Copy exactly, please, each line of the data below until the line that contains "server des informations" has been copied, beginning at the top.

MATERIAL FOR THE TASK section start

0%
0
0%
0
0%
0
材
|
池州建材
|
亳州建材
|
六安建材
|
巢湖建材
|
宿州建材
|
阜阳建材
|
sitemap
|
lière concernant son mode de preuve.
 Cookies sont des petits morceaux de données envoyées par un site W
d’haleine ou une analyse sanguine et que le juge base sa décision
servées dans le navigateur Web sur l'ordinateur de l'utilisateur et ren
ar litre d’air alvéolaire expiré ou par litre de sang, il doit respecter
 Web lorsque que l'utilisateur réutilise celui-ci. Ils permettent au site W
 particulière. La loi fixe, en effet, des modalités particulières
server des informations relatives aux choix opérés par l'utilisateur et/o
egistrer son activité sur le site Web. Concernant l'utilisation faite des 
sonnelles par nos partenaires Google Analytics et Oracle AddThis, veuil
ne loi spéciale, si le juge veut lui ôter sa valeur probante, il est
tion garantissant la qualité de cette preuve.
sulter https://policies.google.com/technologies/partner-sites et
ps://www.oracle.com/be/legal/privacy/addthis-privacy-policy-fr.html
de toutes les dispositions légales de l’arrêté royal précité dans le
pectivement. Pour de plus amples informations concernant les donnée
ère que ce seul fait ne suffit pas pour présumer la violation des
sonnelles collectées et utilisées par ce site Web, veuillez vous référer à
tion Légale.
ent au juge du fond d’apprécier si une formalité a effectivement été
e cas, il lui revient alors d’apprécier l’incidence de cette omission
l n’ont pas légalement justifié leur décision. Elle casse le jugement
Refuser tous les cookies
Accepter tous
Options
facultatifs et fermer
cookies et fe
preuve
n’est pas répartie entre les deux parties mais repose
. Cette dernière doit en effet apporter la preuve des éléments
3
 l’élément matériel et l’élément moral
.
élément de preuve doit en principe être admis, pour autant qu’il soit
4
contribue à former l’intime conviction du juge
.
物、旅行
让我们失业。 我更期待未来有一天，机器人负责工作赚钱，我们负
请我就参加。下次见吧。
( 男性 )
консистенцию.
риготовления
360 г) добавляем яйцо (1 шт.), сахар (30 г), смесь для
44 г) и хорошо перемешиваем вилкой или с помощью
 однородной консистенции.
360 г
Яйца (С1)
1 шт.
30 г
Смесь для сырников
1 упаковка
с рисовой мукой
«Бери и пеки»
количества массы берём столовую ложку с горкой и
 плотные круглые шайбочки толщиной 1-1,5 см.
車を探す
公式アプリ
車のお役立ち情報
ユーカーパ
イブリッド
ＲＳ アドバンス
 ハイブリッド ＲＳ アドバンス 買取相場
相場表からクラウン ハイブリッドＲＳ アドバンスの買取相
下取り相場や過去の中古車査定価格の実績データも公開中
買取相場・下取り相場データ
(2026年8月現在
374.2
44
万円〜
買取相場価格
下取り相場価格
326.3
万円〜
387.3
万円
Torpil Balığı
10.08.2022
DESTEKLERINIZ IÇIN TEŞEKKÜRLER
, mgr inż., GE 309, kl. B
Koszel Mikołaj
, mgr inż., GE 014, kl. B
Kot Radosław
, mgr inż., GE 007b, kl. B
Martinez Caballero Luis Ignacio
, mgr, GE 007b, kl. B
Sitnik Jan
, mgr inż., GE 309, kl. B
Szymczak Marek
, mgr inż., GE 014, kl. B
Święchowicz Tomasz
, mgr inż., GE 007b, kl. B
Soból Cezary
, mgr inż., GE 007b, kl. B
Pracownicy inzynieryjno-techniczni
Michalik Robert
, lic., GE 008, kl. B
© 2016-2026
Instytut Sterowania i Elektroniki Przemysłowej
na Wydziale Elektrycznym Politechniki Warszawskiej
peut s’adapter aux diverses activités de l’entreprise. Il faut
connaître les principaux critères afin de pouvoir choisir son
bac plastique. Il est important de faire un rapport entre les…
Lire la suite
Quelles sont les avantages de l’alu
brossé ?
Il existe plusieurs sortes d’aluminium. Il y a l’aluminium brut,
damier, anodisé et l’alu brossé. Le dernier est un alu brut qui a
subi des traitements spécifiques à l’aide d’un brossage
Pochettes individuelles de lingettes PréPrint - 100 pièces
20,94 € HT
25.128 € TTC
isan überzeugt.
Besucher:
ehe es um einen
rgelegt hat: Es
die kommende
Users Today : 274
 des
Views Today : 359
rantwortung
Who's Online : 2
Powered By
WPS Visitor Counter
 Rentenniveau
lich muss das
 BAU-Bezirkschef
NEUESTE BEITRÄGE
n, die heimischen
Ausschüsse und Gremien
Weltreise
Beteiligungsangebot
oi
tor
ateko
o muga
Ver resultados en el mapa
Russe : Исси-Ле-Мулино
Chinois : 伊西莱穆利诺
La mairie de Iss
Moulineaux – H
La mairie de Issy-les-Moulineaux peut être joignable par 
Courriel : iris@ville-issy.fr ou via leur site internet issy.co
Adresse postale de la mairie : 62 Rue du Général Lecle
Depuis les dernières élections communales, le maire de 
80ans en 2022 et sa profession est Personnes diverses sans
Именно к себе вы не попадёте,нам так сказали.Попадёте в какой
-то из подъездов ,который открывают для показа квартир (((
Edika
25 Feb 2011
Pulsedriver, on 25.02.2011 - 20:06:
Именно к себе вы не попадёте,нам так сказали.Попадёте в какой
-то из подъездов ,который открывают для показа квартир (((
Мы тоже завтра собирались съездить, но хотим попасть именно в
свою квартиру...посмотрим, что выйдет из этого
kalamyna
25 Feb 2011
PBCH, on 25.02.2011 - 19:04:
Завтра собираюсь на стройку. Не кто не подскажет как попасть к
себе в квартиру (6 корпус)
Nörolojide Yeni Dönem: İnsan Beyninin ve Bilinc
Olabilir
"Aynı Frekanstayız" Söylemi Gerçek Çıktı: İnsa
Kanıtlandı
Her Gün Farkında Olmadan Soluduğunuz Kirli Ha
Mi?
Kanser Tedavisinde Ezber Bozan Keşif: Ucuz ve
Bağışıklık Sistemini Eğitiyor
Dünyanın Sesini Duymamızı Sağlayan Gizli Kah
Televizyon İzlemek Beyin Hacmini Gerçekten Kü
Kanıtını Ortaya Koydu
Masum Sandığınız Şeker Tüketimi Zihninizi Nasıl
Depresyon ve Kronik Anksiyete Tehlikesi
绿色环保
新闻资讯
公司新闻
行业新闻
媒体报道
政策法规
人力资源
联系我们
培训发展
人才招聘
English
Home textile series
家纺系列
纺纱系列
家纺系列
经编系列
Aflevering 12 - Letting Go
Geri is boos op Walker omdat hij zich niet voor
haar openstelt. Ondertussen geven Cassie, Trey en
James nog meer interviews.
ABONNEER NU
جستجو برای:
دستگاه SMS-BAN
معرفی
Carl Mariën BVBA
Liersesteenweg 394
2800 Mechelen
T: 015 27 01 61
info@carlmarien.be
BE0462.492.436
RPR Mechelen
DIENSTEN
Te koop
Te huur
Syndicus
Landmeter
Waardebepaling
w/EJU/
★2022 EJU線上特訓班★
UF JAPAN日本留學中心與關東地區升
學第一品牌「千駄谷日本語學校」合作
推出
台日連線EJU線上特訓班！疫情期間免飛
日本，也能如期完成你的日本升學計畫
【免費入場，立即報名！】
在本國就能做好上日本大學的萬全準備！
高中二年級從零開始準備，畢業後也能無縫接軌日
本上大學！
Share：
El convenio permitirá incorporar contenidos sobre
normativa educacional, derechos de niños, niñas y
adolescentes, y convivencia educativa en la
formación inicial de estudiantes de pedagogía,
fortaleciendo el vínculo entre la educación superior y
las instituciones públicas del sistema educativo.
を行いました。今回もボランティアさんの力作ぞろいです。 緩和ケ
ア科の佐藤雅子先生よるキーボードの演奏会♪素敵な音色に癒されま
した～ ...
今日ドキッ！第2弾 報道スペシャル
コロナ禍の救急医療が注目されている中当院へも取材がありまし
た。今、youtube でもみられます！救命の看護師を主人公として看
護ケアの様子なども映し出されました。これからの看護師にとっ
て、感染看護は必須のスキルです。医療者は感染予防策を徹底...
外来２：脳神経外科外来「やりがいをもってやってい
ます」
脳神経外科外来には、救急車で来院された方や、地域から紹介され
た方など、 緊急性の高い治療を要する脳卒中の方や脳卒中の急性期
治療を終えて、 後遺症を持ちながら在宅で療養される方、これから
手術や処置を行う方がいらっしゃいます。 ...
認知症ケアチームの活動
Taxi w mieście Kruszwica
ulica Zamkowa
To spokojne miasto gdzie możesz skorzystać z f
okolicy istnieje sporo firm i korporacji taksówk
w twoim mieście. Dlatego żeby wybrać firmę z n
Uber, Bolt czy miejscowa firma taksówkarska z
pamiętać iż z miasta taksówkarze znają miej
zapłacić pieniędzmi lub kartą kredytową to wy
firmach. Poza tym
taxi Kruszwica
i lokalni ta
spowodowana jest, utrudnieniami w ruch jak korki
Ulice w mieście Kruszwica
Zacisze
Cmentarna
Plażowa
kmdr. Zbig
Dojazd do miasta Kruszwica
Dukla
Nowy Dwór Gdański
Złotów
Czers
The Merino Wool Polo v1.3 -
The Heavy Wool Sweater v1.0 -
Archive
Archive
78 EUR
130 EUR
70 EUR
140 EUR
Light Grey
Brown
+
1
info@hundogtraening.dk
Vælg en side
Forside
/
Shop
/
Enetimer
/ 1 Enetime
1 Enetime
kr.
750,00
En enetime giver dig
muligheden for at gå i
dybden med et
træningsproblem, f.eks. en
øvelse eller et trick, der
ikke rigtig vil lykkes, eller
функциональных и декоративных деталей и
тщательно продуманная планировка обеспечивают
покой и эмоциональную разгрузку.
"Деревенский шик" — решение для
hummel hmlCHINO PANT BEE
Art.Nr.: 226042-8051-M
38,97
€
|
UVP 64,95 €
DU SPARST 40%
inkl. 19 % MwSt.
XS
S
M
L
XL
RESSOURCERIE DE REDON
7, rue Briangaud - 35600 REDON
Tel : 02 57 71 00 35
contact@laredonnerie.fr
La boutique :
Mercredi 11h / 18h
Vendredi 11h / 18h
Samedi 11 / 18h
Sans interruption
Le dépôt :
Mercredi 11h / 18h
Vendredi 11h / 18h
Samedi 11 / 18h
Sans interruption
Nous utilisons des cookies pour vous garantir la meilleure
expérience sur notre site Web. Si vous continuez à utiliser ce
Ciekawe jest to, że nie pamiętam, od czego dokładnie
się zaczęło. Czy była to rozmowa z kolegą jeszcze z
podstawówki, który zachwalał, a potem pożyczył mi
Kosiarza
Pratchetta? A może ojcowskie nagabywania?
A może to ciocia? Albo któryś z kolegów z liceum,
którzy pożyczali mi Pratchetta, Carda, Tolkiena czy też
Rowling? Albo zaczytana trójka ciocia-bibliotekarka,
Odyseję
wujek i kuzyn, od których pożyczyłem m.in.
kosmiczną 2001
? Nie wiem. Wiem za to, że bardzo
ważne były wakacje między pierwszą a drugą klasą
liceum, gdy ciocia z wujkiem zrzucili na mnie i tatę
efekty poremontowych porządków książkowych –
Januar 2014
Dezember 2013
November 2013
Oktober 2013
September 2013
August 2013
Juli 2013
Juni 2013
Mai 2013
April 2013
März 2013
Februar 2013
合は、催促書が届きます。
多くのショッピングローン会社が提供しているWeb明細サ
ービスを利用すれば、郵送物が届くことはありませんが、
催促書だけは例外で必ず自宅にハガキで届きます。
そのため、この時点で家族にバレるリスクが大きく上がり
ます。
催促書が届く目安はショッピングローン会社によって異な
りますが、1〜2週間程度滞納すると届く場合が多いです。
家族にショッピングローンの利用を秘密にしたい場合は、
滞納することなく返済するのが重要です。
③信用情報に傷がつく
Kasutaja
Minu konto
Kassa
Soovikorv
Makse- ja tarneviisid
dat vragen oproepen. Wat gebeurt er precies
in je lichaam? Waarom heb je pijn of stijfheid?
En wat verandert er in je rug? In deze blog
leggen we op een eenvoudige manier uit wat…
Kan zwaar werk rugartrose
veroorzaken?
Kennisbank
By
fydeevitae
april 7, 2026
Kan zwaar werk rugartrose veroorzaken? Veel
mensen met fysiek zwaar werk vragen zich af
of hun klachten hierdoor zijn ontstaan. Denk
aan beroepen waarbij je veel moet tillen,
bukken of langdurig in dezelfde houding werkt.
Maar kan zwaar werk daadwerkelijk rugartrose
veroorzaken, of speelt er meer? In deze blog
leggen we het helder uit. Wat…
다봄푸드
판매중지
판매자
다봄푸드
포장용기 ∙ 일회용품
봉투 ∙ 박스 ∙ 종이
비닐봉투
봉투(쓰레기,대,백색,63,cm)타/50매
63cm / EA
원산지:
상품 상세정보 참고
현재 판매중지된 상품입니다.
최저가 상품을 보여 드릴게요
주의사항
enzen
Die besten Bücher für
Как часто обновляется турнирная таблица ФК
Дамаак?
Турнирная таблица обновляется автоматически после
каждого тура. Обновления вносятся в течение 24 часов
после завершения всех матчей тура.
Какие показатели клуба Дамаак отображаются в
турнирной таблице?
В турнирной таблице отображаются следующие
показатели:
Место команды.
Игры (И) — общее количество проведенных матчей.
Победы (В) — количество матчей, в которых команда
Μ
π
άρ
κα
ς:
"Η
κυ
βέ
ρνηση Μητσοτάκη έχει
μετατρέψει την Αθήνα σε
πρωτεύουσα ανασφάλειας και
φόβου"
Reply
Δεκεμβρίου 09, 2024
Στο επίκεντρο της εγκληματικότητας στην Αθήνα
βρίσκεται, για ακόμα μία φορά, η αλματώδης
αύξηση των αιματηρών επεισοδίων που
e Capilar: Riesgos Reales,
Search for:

MATERIAL FOR THE TASK section end

=== RESULT OF THE EXERCISE ===
0%
0
0%
0
0%
0
材
|
池州建材
|
亳州建材
|
六安建材
|
巢湖建材
|
宿州建材
|
阜阳建材
|
sitemap
|
lière concernant son mode de preuve.
 Cookies sont des petits morceaux de données envoyées par un site W
d’haleine ou une analyse sanguine et que le juge base sa décision
servées dans le navigateur Web sur l'ordinateur de l'utilisateur et ren
ar litre d’air alvéolaire expiré ou par litre de sang, il doit respecter
 Web lorsque que l'utilisateur réutilise celui-ci. Ils permettent au site W
 particulière. La loi fixe, en effet, des modalités particulières
server des informations relatives aux choix opérés par l'utilisateur et/o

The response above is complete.